The estimated cost of these “no-pays” to America’s hospitals is extremely high, nearly $40 billion. This figure does not include the underpayments to hospitals from Medicare and Medicaid that don’t even cover the cost of the medical care provided. This is the actual cost of treatment, not the price charged for these . Many would be surprised to learn that Medicare only pays about $0.87 on a dollar of actual cost. Medicaid pays only $0.88. These so-called “underpayments” are enormous. For 2016, they totaled $68.8 billion compared to those who didn’t pay at all ($38.3 billion).
What this means is that private insurance companies pay about 40% more to hospitals than the government does via Medicare or Medicaid. This premium seems high but it still just results in a minimal surplus. It doesn’t take a rocket scientist to figure that a staggering number of hospitals won’t survive if paid less than 90% of cost. It also doesn’t take a political scientist to figure that the voting public won’t permit a mass closing of America’s medical institutions so payments will likely move up to say, 104% of cost leaving a reasonable rate of return. But this would further blow up the Medicare for All cost, now calculated to be over $32 trillion over the next ten years, by likely adding about 18% to payments to hospitals.
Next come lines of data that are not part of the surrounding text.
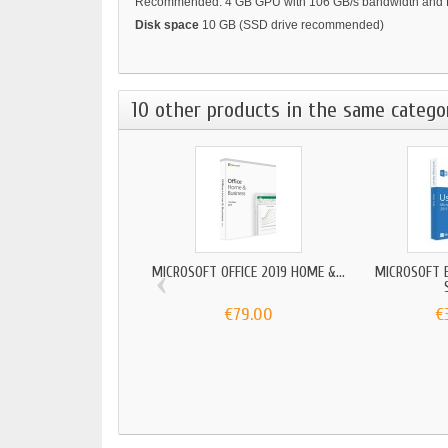
Recommended: 4 GB GPU with 106 GB/s bandwidth and D
Disk space
10 GB (SSD drive recommended)
10 other products in the same catego
‹
MICROSOFT OFFICE 2019 HOME &...
MICROSOFT 
€79.00
€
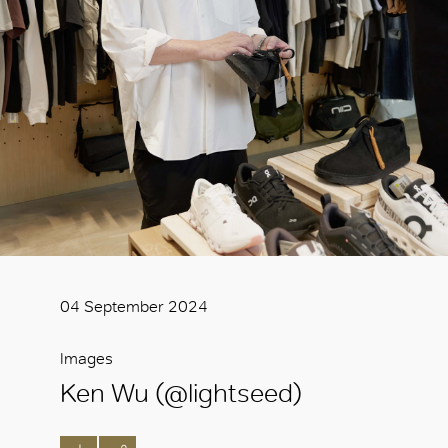
04 September 2024
Images
Ken Wu (@lightseed)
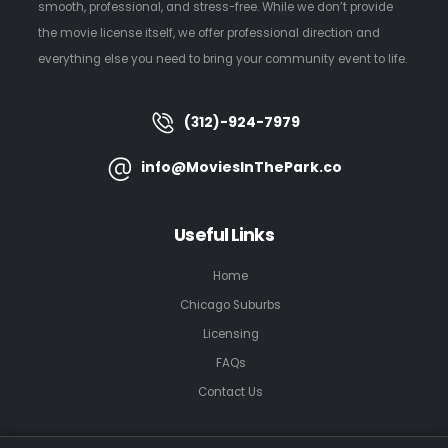
smooth, professional, and stress-free. While we don’t provide
the movie license itself, we offer professional direction and
everything else you need to bring your community event to life.
(312)-924-7979
info@MoviesInThePark.co
Useful Links
Home
Chicago Suburbs
Licensing
FAQs
Contact Us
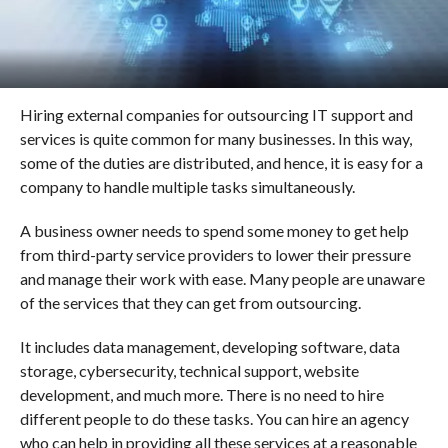
Hiring external companies for outsourcing IT support and
services is quite common for many businesses. In this way,
some of the duties are distributed, and hence, it is easy for a
company to handle multiple tasks simultaneously.
A business owner needs to spend some money to get help
from third-party service providers to lower their pressure
and manage their work with ease. Many people are unaware
of the services that they can get from outsourcing.
It includes data management, developing software, data
storage, cybersecurity, technical support, website
development, and much more. There is no need to hire
different people to do these tasks. You can hire an agency
who can help in providing all these services at a reasonable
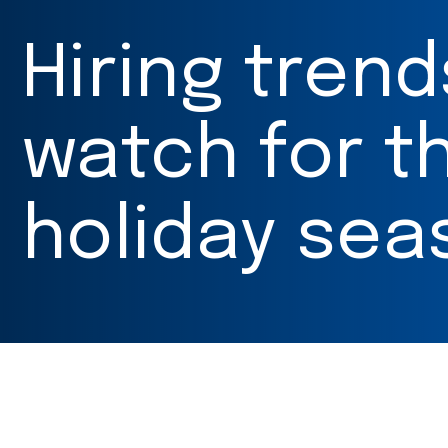
Hiring trend
watch for th
holiday sea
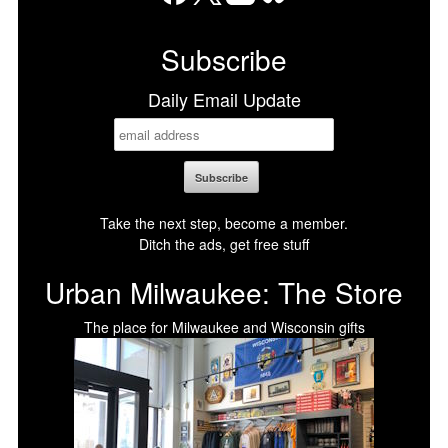
Facebook
X
LinkedIn
Bluesky
Subscribe
Daily Email Update
Take the next step, become a member.
Ditch the ads, get free stuff
Urban Milwaukee: The Store
The place for Milwaukee and Wisconsin gifts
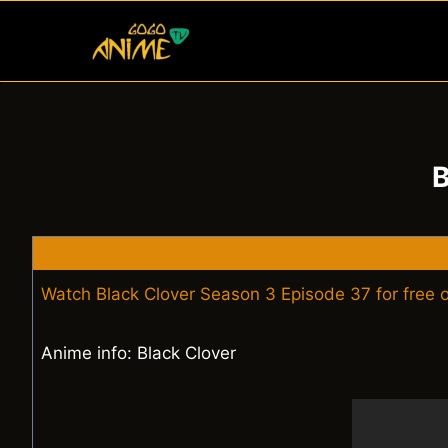
Skip
to
content
B
Watch Black Clover Season 3 Episode 37 for free
Anime info: Black Clover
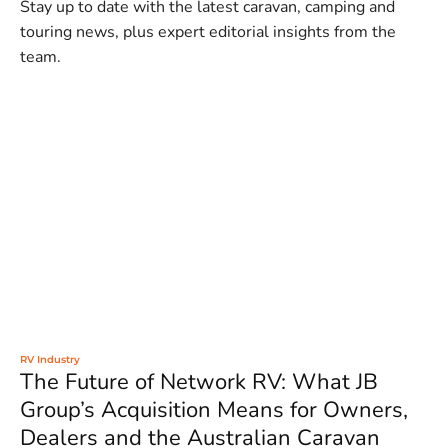
Stay up to date with the latest caravan, camping and
touring news, plus expert editorial insights from the
team.
RV Industry
The Future of Network RV: What JB
Group’s Acquisition Means for Owners,
Dealers and the Australian Caravan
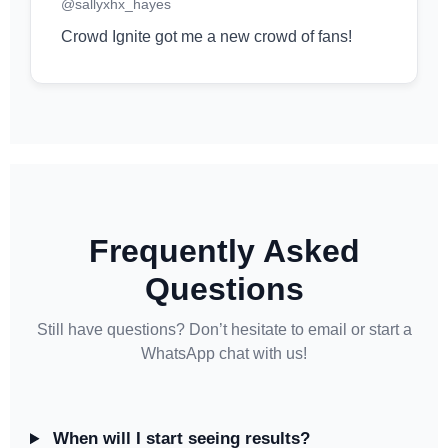
@sallyxhx_hayes
Crowd Ignite got me a new crowd of fans!
Frequently Asked
Questions
Still have questions? Don’t hesitate to email or start a
WhatsApp chat with us!
When will I start seeing results?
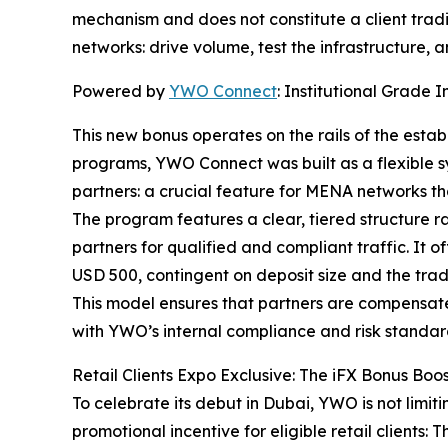
mechanism and does not constitute a client tradin
networks: drive volume, test the infrastructure,
Powered by
YWO Connect
: Institutional Grade I
This new bonus operates on the rails of the esta
programs, YWO Connect was built as a flexible sy
partners: a crucial feature for MENA networks th
The program features a clear, tiered structure ra
partners for qualified and compliant traffic. I
USD 500, contingent on deposit size and the trad
This model ensures that partners are compensated 
with YWO’s internal compliance and risk standar
Retail Clients Expo Exclusive: The iFX Bonus Boo
To celebrate its debut in Dubai, YWO is not limit
promotional incentive for eligible retail clients:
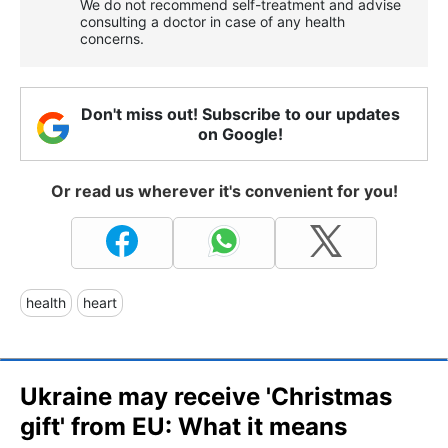
We do not recommend self-treatment and advise
consulting a doctor in case of any health
concerns.
Don't miss out! Subscribe to our updates
on Google!
Or read us wherever it's convenient for you!
health
heart
Ukraine may receive 'Christmas
gift' from EU: What it means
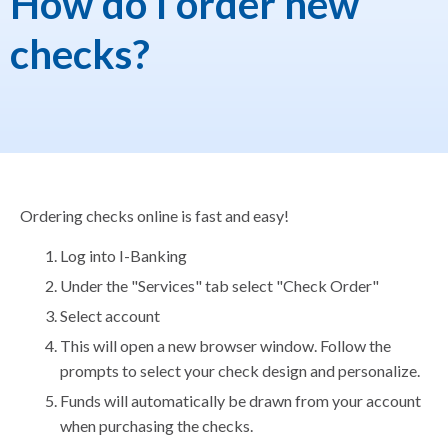
How do I order new
checks?
Ordering checks online is fast and easy!
Log into I-Banking
Under the "Services" tab select "Check Order"
Select account
This will open a new browser window. Follow the
prompts to select your check design and personalize.
Funds will automatically be drawn from your account
when purchasing the checks.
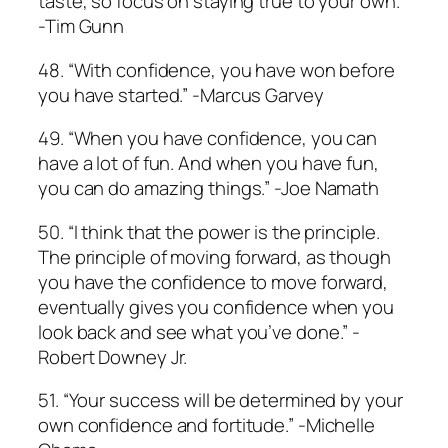
taste, so focus on staying true to your own.”
­-Tim Gunn
48. “With confidence, you have won before
you have started.” -Marcus Garvey
49. “When you have confidence, you can
have a lot of fun. And when you have fun,
you can do amazing things.” -Joe Namath
50. “I think that the power is the principle.
The principle of moving forward, as though
you have the confidence to move forward,
eventually gives you confidence when you
look back and see what you’ve done.” -
Robert Downey Jr.
51. “Your success will be determined by your
own confidence and fortitude.” -Michelle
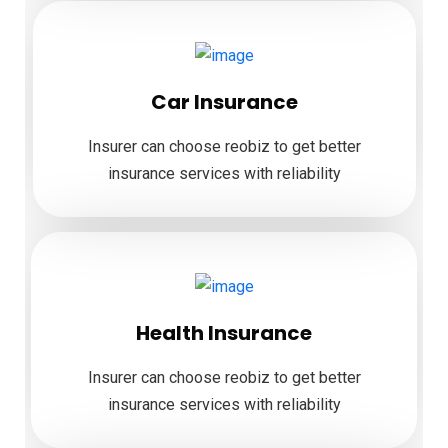
Car Insurance
Insurer can choose reobiz to get better
insurance services with reliability
Health Insurance
Insurer can choose reobiz to get better
insurance services with reliability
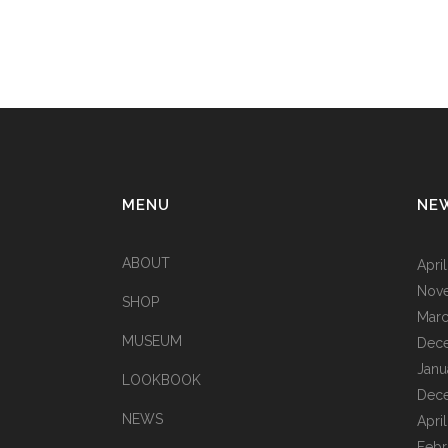
MENU
NE
ABOUT
Apri
Nov
SHOP
Marc
MUSEUM
Dec
Janu
LOOKBOOK
Dec
NEWS
Apri
Febr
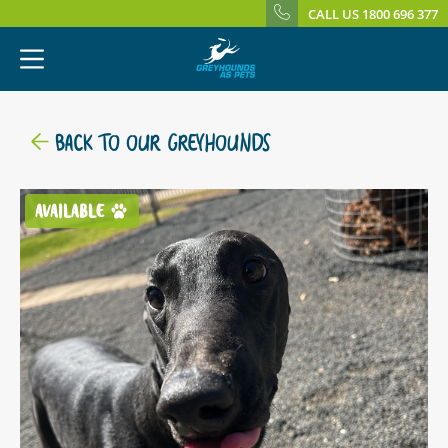
CALL US 1800 696 377
BACK TO OUR GREYHOUNDS
AVAILABLE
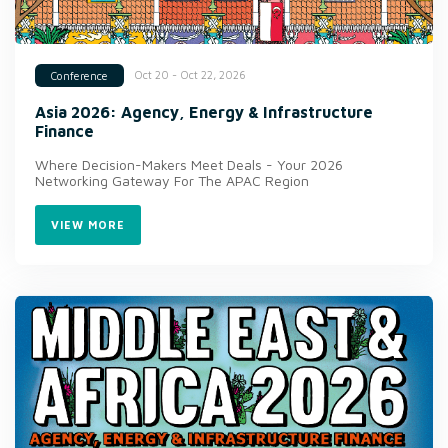
Oct 20 - Oct 22, 2026
Conference
Asia 2026: Agency, Energy & Infrastructure
Finance
Where Decision-Makers Meet Deals - Your 2026
Networking Gateway For The APAC Region
VIEW MORE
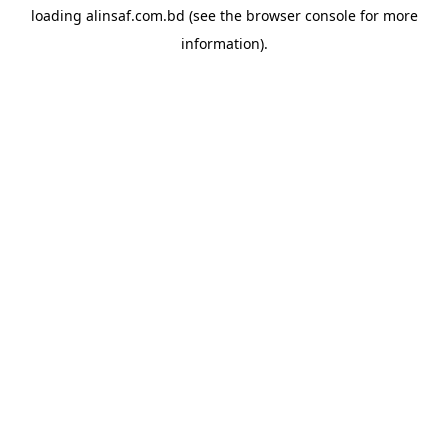
loading
alinsaf.com.bd
(see the
browser console
for more
information).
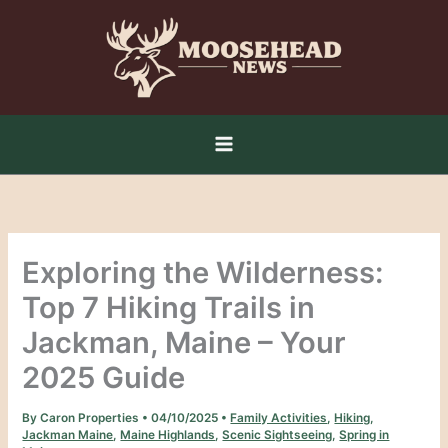
Skip
to
content
Exploring the Wilderness:
Top 7 Hiking Trails in
Jackman, Maine – Your
2025 Guide
By
Caron Properties
•
04/10/2025
•
Family Activities
,
Hiking
,
Jackman Maine
,
Maine Highlands
,
Scenic Sightseeing
,
Spring in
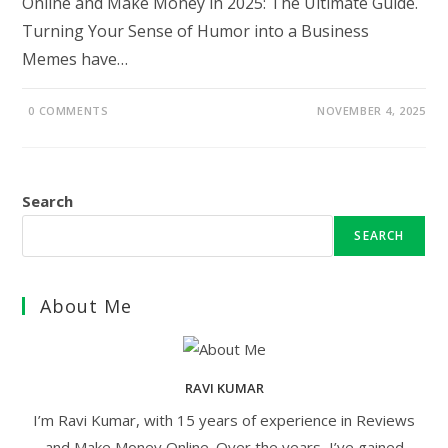
Online and Make Money in 2025: The Ultimate Guide.
Turning Your Sense of Humor into a Business
Memes have…
0 COMMENTS
NOVEMBER 4, 2025
Search
SEARCH
About Me
RAVI KUMAR
I’m Ravi Kumar, with 15 years of experience in Reviews
and Make Money Online. Over the years, I’ve gained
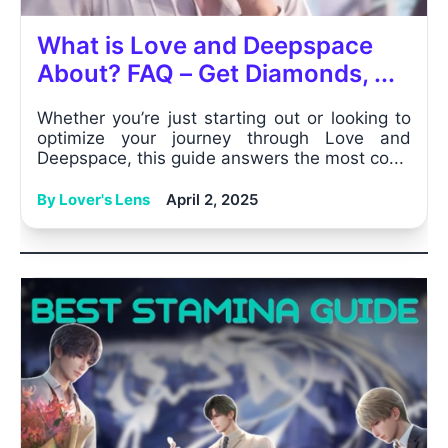
What is Love and Deepspace
About? FAQ – Get Diamonds, ...
Whether you’re just starting out or looking to
optimize your journey through Love and
Deepspace, this guide answers the most co...
By Lover's Lens
April 2, 2025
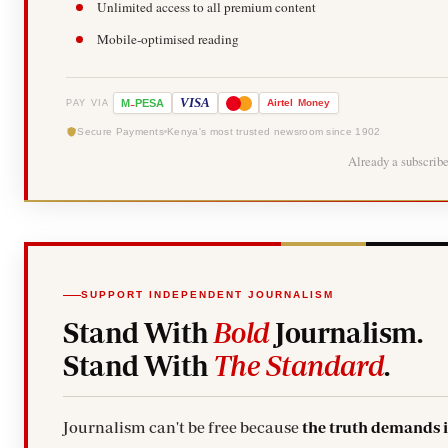
Unlimited access to all premium content
Mobile-optimised reading
-
VISA
M
PESA
Airtel
Money
PAY VIA
Secure Payments
Kenya's most trusted newsroom since 1902
Already a subscrib
SUPPORT INDEPENDENT JOURNALISM
Stand With
Bold
Journalism.
Stand With
The Standard
.
Journalism can't be free because
the truth demands 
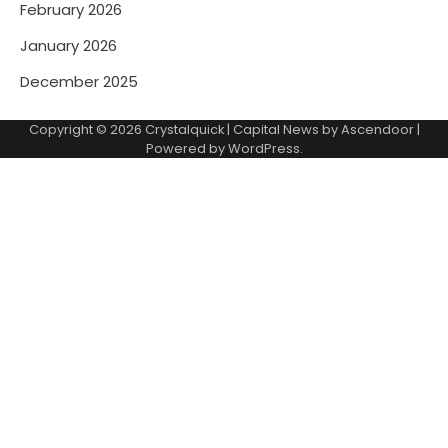
February 2026
January 2026
December 2025
Copyright © 2026
Crystalquick
| Capital News by
Ascendoor
|
Powered by
WordPress
.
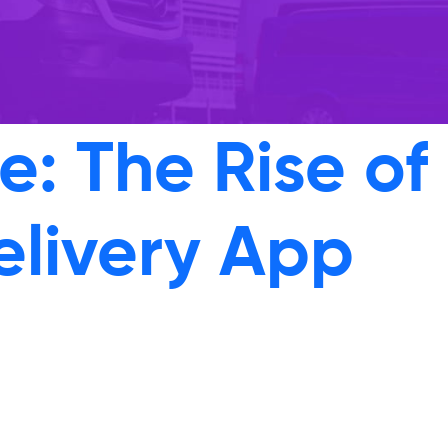
: The Rise of
elivery App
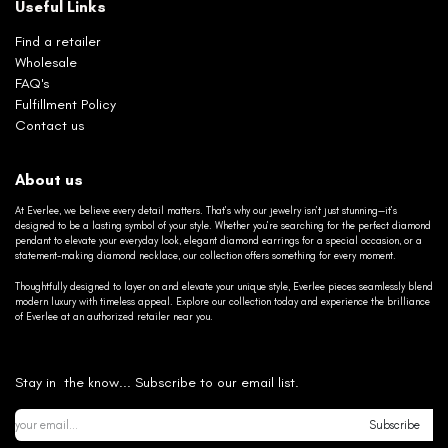
Useful Links
Find a retailer
Wholesale
FAQ's
Fulfillment Policy
Contact us
About us
At Everlee, we believe every detail matters. That’s why our jewelry isn’t just stunning—it’s
designed to be a lasting symbol of your style. Whether you’re searching for the perfect diamond
pendant to elevate your everyday look, elegant diamond earrings for a special occasion, or a
statement-making diamond necklace, our collection offers something for every moment.
Thoughtfully designed to layer on and elevate your unique style, Everlee pieces seamlessly blend
modern luxury with timeless appeal. Explore our collection today and experience the brilliance
of Everlee at an authorized retailer near you.
Stay in the know... Subscribe to our email list.
Subscribe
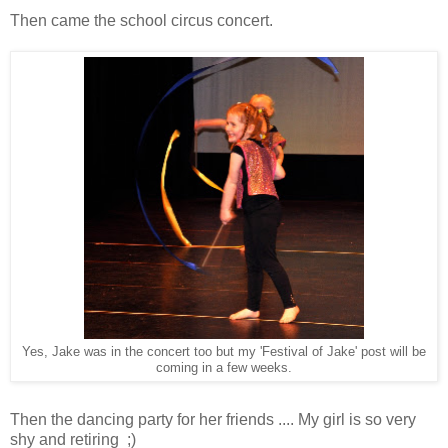
Then came the school circus concert.
Yes, Jake was in the concert too but my 'Festival of Jake' post will be
coming in a few weeks.
Then the dancing party for her friends .... My girl is so very
shy and retiring ;)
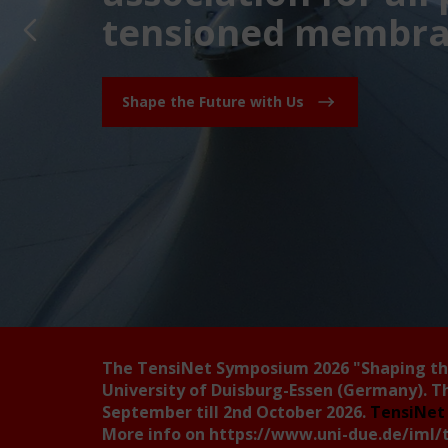
tensioned membran
Shape the Future with Us
The TensiNet Symposium 2026
"Shaping t
University of Duisburg-Essen (Germany). T
September till 2nd October 2026.
TensiNet 
More info on
https://www.uni-due.de/iml/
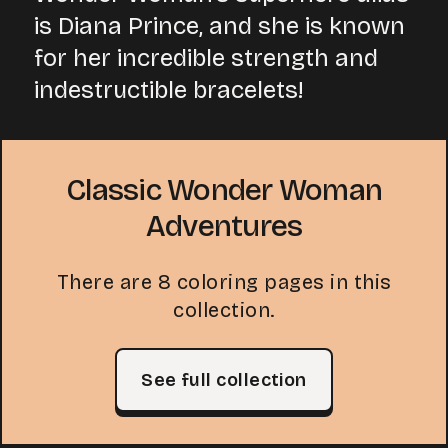
is Diana Prince, and she is known
for her incredible strength and
indestructible bracelets!
Classic Wonder Woman
Adventures
There are 8 coloring pages in this
collection.
See full collection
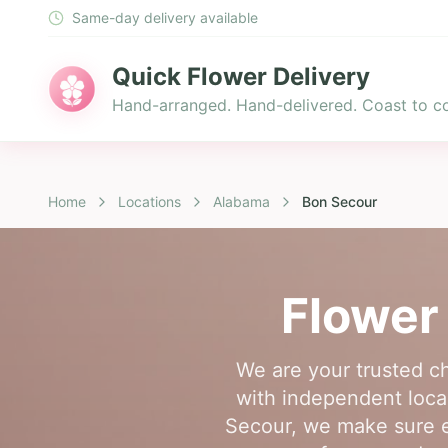
Same-day delivery available
Quick Flower Delivery
Hand-arranged. Hand-delivered. Coast to co
Home
Locations
Alabama
Bon Secour
Flower 
We are your trusted c
with independent local 
Secour, we make sure e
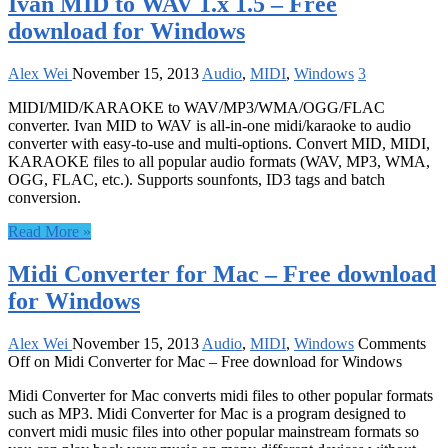
Ivan MID to WAV 1.x 1.5 – Free
download for Windows
Alex Wei
November 15, 2013
Audio
,
MIDI
,
Windows
3
MIDI/MID/KARAOKE to WAV/MP3/WMA/OGG/FLAC
converter. Ivan MID to WAV is all-in-one midi/karaoke to audio
converter with easy-to-use and multi-options. Convert MID, MIDI,
KARAOKE files to all popular audio formats (WAV, MP3, WMA,
OGG, FLAC, etc.). Supports sounfonts, ID3 tags and batch
conversion.
Read More »
Midi Converter for Mac – Free download
for Windows
Alex Wei
November 15, 2013
Audio
,
MIDI
,
Windows
Comments
Off
on Midi Converter for Mac – Free download for Windows
Midi Converter for Mac converts midi files to other popular formats
such as MP3. Midi Converter for Mac is a program designed to
convert midi music files into other popular mainstream formats so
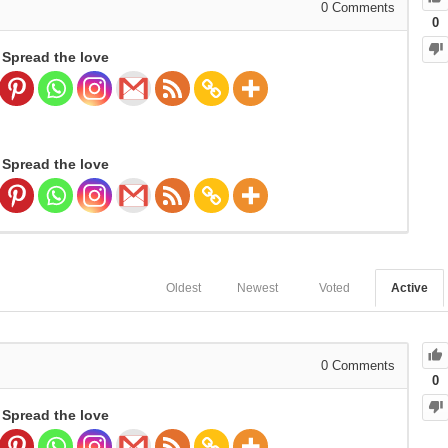
0
Comments
0
Spread the love
Spread the love
Oldest
Newest
Voted
Active
0
Comments
0
Spread the love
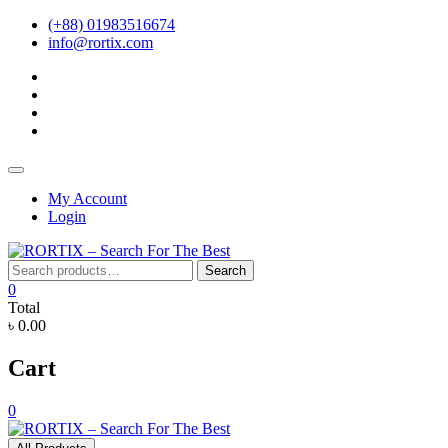
Skip
(+88) 01983516674
to
info@rortix.com
content
facebook
twitter
pinterest
instagram
Topbar
Menu
My Account
Login
Search
Search
for:
0
Total
৳ 0.00
Cart
0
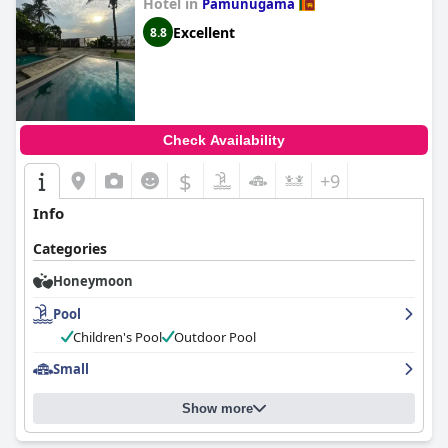
Hotel in
Pamunugama
Excellent
8.8
Check Availability
$
+9
Info
Categories
Honeymoon
Pool
Children's Pool
Outdoor Pool
Small
Show more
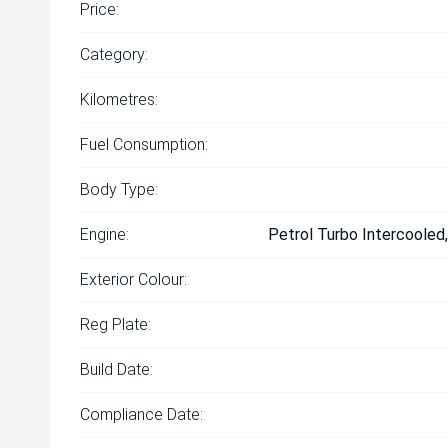
Price:
Category:
Kilometres:
Fuel Consumption:
Body Type:
Engine:
Petrol Turbo Intercooled
Exterior Colour:
Reg Plate:
Build Date:
Compliance Date:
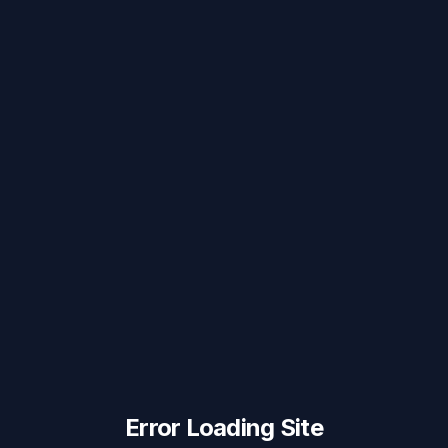
Error Loading Site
At this point, the only strategy that will save America’s hospitals is a return to the free market where prices are published to inform consumers, low-cost/high-quality providers are rewarded and others forced to improve or close. Government is already causing hospitals to die a slow death. If Medicare for All becomes law, this will only accelerate their demise. Only real free market solutions will ultimately protect America’s great hospitals.